Still, State College's all-or-nothing approach claimed many casualties.

At Kildare's Irish Pub on East College Avenue, there's usually an early Saturday morning crowd for soccer and some Guinness. Instead, the place wasn't even opening until 11 a.m. — and then only for food and soft drinks.

A disgruntled employee sweeping the empty parking lot growled, "No alcohol," repeating what was posted on signs in every window. "You'll have to do your drugs today."

The scene was the same all across town. Every one of downtown State College's 30-plus bars were participating in a sort of paid prohibition engineered by a town-and-gown group known as the Coalition Against Dangerous Drinking.
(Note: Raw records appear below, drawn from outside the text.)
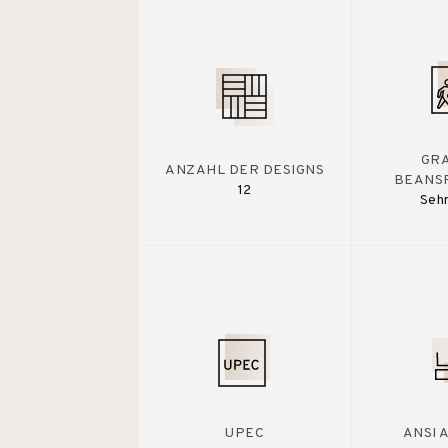
GR
ANZAHL DER DESIGNS
BEANS
12
Sehr
UPEC
ANSI 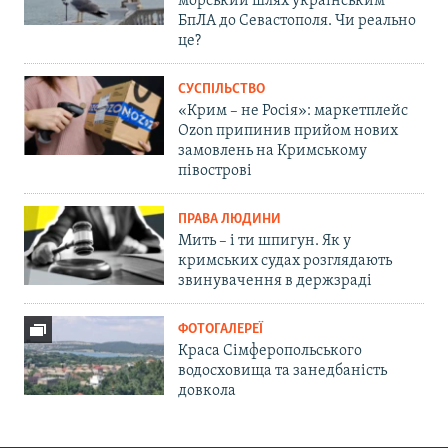
морський шлях українським
БпЛА до Севастополя. Чи реально
це?
СУСПІЛЬСТВО
«Крим – не Росія»: маркетплейс
Ozon припинив прийом нових
замовлень на Кримському
півострові
ПРАВА ЛЮДИНИ
Мить – і ти шпигун. Як у
кримських судах розглядають
звинувачення в держзраді
ФОТОГАЛЕРЕЇ
Краса Сімферопольського
водосховища та занедбаність
довкола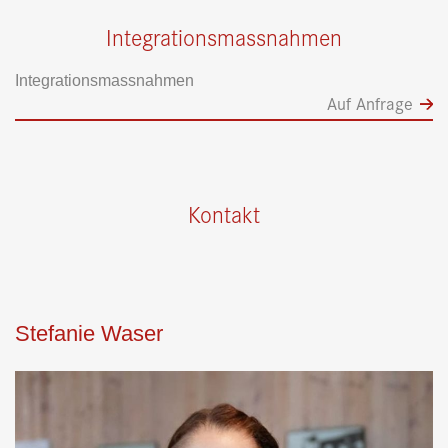
Integrationsmassnahmen
Integrationsmassnahmen
Auf Anfrage
Kontakt
Stefanie Waser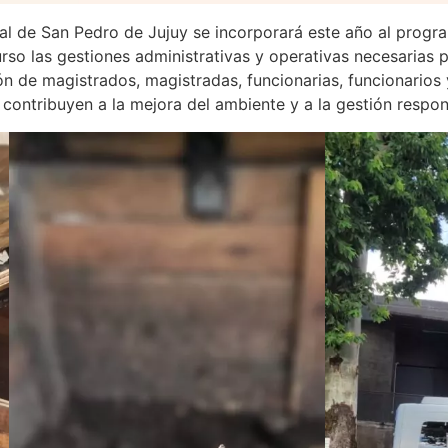
l de San Pedro de Jujuy se incorporará este año al progr
so las gestiones administrativas y operativas necesarias 
de magistrados, magistradas, funcionarias, funcionarios y 
 contribuyen a la mejora del ambiente y a la gestión respon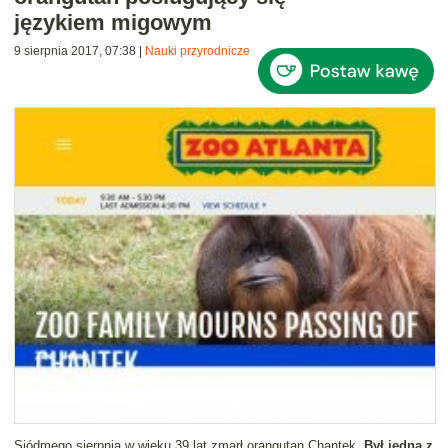
językiem migowym
9 sierpnia 2017, 07:38
|
Nauki przyrodnicze
Siódmego sierpnia w wieku 39 lat zmarł orangutan Chantek.
Był jedną z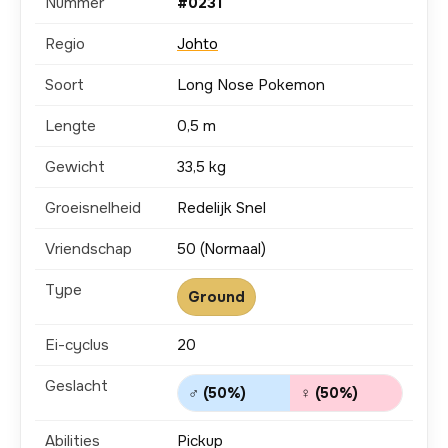
Nummer
#0231
Regio
Johto
Soort
Long Nose Pokemon
Lengte
0,5 m
Gewicht
33,5 kg
Groeisnelheid
Redelijk Snel
Vriendschap
50 (Normaal)
Type
Ground
Ei-cyclus
20
Geslacht
♂ (50%)
♀ (50%)
Abilities
Pickup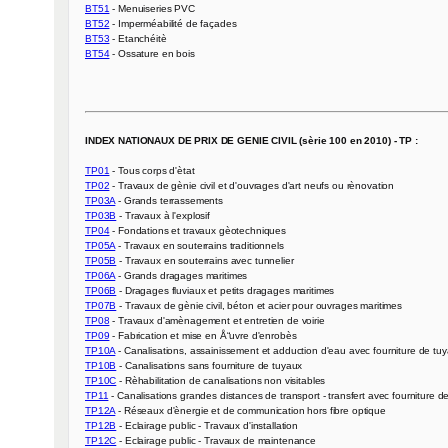
BT51
BT52
BT53
BT54
 - Ossature en bois

INDEX NATIONAUX DE PRIX DE GENIE CIVIL (sèrie 100 en 2010) - TP :
TP01
TP02
TP03A
TP03B
TP04
TP05A
TP05B
TP06A
TP06B
TP07B
TP08
TP09
TP10A
TP10B
TP10C
TP11
TP12A
TP12B
TP12C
Each bar pocketed $5,000 in return for standing down for the day — all to break the back of the Penn State student-created drinking holiday. Since 2007, State Patty's Day has proven a convenient co-option of St. Patrick's Day, turning the final Saturday of February into a student's excuse the wear green and drink until one is green in the gills.

Yet, it wasn't just students' business that the bars were losing on Saturday. Bon Jovi was playing at the Bryce Jordan Center that evening, and one bar manager said he received multiple calls from would-be customers angry that they wouldn't be able to get a drink within the State College limits. Instead, they'd be relegated to suburban townships, where chains like Damon's and TGI Fridays were the norm.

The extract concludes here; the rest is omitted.